After 3500 words on Avaaz’s past campaigns, Hanrahan follows the same path as many pro-Assad “investigative reporters”, both professional and amateur, have trod. In a section titled “Avaaz Has Long Favored No-Fly Zone in Syria, Based in Part on the Dodgy Sarin Gas Story”, he cites arch-propagandist Robert Parry of the abovementioned Consortium and an outfit called Veteran Intelligence Professionals for Sanity (VIPS) that was founded by ex-CIA agent Ray McGovern. I dealt with the VIPS report not long after the sarin gas attack:
The sources for VIPS’ [a group led by Ray McGovern] most sensational claims, it turns out, are Canadian eccentric Michel Chossudovsky’s conspiracy site Global Research and far-right shock-jock Alex Jones’s Infowars. The specific article that Giraldi references carries the intriguing headline “Did the White House Help Plan the Syrian Chemical Attack?” (His answer, in case you wondered, is yes.) The author is one Yossef Bodansky—an Israeli-American supporter of Assad’s uncle Rifaat, who led the 1982 massacre in Hama. Bodansky’s theory was widely circulated after an endorsement from Rush Limbaugh. A whole paragraph from Bodansky’s article makes it into the VIPS letter intact, with only a flourish added at the end.

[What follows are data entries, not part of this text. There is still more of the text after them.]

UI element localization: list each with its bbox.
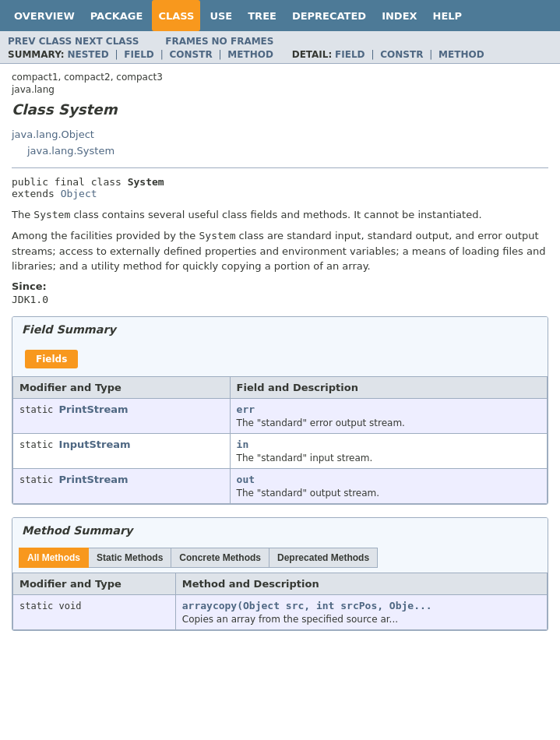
top-navigation: OVERVIEW PACKAGE CLASS USE TREE DEPRECAT… bbox=[0, 0, 560, 31]
field-err-link[interactable]: err bbox=[237, 403, 255, 415]
field-out-link[interactable]: out bbox=[237, 474, 255, 485]
since-value: JDK1.0 bbox=[12, 294, 548, 305]
since-section: Since: JDK1.0 bbox=[12, 280, 548, 305]
nav-deprecated[interactable]: DEPRECATED bbox=[286, 0, 372, 31]
description-1: The System class contains several useful… bbox=[12, 207, 548, 223]
field-summary-title: Field Summary bbox=[12, 317, 548, 342]
next-class-link[interactable]: NEXT CLASS bbox=[75, 36, 139, 47]
no-frames-link[interactable]: NO FRAMES bbox=[212, 36, 274, 47]
tab-all-methods[interactable]: All Methods bbox=[19, 548, 89, 568]
breadcrumb: compact1, compact2, compact3 bbox=[12, 72, 548, 83]
table-row: static PrintStream out The "standard" ou… bbox=[13, 468, 548, 503]
field-in-desc: The "standard" input stream. bbox=[237, 453, 541, 463]
detail-constr[interactable]: CONSTR bbox=[380, 49, 423, 60]
detail-field[interactable]: FIELD bbox=[335, 49, 365, 60]
type-printstream-link[interactable]: PrintStream bbox=[59, 403, 129, 415]
prev-class-link[interactable]: PREV CLASS bbox=[8, 36, 72, 47]
method-tabs: All Methods Static Methods Concrete Meth… bbox=[12, 543, 548, 573]
table-row: static PrintStream err The "standard" er… bbox=[13, 398, 548, 433]
tab-deprecated-methods[interactable]: Deprecated Methods bbox=[269, 548, 378, 568]
summary-constr[interactable]: CONSTR bbox=[170, 49, 213, 60]
nav-use[interactable]: USE bbox=[203, 0, 238, 31]
frames-link[interactable]: FRAMES bbox=[165, 36, 209, 47]
detail-label: DETAIL: bbox=[292, 49, 333, 60]
col-modifier-type: Modifier and Type bbox=[13, 376, 231, 398]
type-printstream2-link[interactable]: PrintStream bbox=[59, 474, 129, 485]
method-arraycopy-link[interactable]: arraycopy(Object src, int srcPos, Obje..… bbox=[182, 600, 432, 611]
table-row: static void arraycopy(Object src, int sr… bbox=[13, 594, 548, 629]
type-inputstream-link[interactable]: InputStream bbox=[59, 439, 131, 450]
field-out-desc: The "standard" output stream. bbox=[237, 488, 541, 499]
summary-nested[interactable]: NESTED bbox=[67, 49, 108, 60]
sub-navigation: PREV CLASS NEXT CLASS FRAMES NO FRAMES S… bbox=[0, 31, 560, 64]
table-row: static InputStream in The "standard" inp… bbox=[13, 433, 548, 468]
package-name: java.lang bbox=[12, 84, 548, 95]
nav-index[interactable]: INDEX bbox=[375, 0, 423, 31]
method-arraycopy-desc: Copies an array from the specified sourc… bbox=[182, 614, 541, 625]
nav-overview[interactable]: OVERVIEW bbox=[8, 0, 81, 31]
field-summary-section: Field Summary Fields Modifier and Type F… bbox=[12, 316, 548, 505]
col-modifier-type-method: Modifier and Type bbox=[13, 573, 176, 594]
nav-class[interactable]: CLASS bbox=[152, 0, 200, 31]
tab-concrete-methods[interactable]: Concrete Methods bbox=[171, 548, 269, 568]
detail-method[interactable]: METHOD bbox=[438, 49, 484, 60]
summary-field[interactable]: FIELD bbox=[124, 49, 153, 60]
class-title: Class System bbox=[12, 101, 548, 118]
method-summary-table: Modifier and Type Method and Description… bbox=[12, 573, 548, 630]
fields-tab-button[interactable]: Fields bbox=[25, 350, 78, 368]
since-label: Since: bbox=[12, 280, 548, 292]
inheritance-hierarchy: java.lang.Object java.lang.System bbox=[12, 127, 548, 160]
method-summary-section: Method Summary All Methods Static Method… bbox=[12, 517, 548, 631]
nav-help[interactable]: HELP bbox=[427, 0, 469, 31]
section-divider bbox=[12, 167, 548, 168]
summary-method[interactable]: METHOD bbox=[227, 49, 273, 60]
col-method-desc: Method and Description bbox=[175, 573, 547, 594]
summary-label: SUMMARY: bbox=[8, 49, 65, 60]
current-class-link: java.lang.System bbox=[27, 145, 114, 157]
field-summary-table: Modifier and Type Field and Description … bbox=[12, 376, 548, 504]
description-2: Among the facilities provided by the Sys… bbox=[12, 228, 548, 274]
class-declaration: public final class System extends Object bbox=[12, 176, 548, 199]
nav-package[interactable]: PACKAGE bbox=[84, 0, 150, 31]
tab-static-methods[interactable]: Static Methods bbox=[88, 548, 171, 568]
method-summary-title: Method Summary bbox=[12, 518, 548, 543]
field-err-desc: The "standard" error output stream. bbox=[237, 418, 541, 428]
col-field-desc: Field and Description bbox=[230, 376, 547, 398]
parent-class-link[interactable]: java.lang.Object bbox=[12, 129, 94, 140]
field-in-link[interactable]: in bbox=[237, 439, 249, 450]
nav-tree[interactable]: TREE bbox=[241, 0, 283, 31]
main-content: compact1, compact2, compact3 java.lang C… bbox=[0, 64, 560, 651]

That’s some kind of investigative journalism going on there, just the kind of thing they probably teach to RT.com reporters before they start their job.

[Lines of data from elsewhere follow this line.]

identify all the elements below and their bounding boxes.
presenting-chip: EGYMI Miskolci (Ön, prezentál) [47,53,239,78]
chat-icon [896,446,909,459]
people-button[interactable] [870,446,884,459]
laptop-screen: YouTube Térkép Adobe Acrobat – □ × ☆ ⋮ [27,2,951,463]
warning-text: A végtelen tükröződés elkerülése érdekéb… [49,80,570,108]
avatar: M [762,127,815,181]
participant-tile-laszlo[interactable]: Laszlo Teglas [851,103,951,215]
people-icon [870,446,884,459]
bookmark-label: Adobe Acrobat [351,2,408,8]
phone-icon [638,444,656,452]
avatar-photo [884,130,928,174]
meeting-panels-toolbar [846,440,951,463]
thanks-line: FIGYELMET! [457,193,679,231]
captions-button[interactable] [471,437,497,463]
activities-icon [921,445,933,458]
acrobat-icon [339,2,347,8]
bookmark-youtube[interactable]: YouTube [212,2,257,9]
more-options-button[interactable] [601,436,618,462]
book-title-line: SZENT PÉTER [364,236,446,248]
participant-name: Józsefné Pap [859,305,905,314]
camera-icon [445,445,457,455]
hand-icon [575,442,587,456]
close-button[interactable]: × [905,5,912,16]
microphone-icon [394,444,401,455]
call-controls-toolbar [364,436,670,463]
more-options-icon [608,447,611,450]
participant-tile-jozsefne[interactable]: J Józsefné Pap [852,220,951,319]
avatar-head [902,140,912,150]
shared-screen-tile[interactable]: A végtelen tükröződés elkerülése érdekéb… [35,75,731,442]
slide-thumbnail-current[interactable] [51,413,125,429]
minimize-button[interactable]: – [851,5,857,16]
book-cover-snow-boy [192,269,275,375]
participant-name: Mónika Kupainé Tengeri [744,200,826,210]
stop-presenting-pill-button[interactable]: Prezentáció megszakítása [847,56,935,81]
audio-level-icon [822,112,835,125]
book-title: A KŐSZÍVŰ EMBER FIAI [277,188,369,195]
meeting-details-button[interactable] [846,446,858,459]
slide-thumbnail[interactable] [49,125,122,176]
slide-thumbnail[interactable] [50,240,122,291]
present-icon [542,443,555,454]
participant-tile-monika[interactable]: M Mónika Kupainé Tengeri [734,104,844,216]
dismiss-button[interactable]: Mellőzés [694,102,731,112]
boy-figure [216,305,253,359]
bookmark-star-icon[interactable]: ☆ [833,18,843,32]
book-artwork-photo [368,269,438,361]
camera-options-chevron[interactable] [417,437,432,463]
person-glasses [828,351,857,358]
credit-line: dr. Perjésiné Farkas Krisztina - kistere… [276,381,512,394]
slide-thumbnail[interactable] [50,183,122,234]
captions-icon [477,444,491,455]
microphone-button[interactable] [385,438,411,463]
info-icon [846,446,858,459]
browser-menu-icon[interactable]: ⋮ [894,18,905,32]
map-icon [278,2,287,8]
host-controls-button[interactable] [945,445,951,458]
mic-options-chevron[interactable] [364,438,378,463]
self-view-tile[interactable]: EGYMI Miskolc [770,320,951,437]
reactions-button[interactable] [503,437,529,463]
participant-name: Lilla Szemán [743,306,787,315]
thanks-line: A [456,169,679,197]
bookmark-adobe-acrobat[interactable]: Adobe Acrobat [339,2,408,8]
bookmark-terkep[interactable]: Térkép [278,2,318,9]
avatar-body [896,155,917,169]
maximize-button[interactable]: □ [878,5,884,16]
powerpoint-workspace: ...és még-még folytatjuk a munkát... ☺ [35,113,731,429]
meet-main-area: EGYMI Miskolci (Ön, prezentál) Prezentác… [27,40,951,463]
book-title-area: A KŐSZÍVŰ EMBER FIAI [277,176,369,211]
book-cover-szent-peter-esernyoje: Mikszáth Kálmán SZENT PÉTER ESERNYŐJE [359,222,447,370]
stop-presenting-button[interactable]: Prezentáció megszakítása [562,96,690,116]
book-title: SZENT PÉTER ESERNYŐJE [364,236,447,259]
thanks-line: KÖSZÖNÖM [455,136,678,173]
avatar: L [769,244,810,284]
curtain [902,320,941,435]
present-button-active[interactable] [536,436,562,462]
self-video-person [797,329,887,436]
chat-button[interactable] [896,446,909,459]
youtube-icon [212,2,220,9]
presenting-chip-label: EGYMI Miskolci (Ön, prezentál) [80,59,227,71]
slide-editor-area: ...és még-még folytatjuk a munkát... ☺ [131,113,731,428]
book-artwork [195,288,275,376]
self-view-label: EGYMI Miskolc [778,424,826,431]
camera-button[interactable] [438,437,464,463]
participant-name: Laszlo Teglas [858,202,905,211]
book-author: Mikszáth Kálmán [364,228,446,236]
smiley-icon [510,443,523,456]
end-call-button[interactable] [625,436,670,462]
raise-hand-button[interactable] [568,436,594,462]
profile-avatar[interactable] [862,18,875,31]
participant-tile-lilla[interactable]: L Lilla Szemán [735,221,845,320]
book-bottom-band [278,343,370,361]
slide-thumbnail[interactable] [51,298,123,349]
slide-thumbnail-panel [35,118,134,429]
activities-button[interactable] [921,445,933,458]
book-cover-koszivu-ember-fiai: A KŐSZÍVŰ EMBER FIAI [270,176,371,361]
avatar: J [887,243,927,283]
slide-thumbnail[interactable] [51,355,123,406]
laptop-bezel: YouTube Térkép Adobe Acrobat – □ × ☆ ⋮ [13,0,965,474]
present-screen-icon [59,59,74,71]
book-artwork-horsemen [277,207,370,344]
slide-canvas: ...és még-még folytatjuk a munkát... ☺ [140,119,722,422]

Hanrahan also cites Charles Glass, another charter member of the Baathist amen corner, as well as Adam Johnson, FAIR’s resident Assadist, and Patrick Cockburn who is definitely for a no-fly zone but only for the Kurds. All these people plagiarize each other, making the same bogus arguments based on faulty data over and over and over again. If they are supposed to be telling the truth about Syria, god help us.
Like Parry, Hersh, Cockburn, Salon’s Patrick L. Smith, Charles Glass, Kinzer and other Baathist fan boys, John Hanrahan has been a reporter for the bourgeois press—in his case the Washington Post. Whatever they learned in journalism school obviously gave them the skills they need to turn out bullshit in the “alternative” media.
Hanrahan’s credits are listed beneath the article, including this: “He has written extensively for NiemanWatchdog.org, a project of the Nieman Foundation for Journalism at Harvard University.” Among its fellows has been Dexter Filkins, Hodding Carter, and Anthony Lewis. So the sleazy Ivy League school knew what they were doing when they lined up Hanrahan to write for them.
Probably the most depressing thing about Hanrahan is his involvement with ExposeFacts, a website that includes Barbara Ehrenreich on its editorial board. Does she have an idea of the crap that is coming out in the name of a website she is associated with? My guess, probably not. I had a momentary urge to see what she has written about Syria but did not want to feel any more disgusted than I am right now.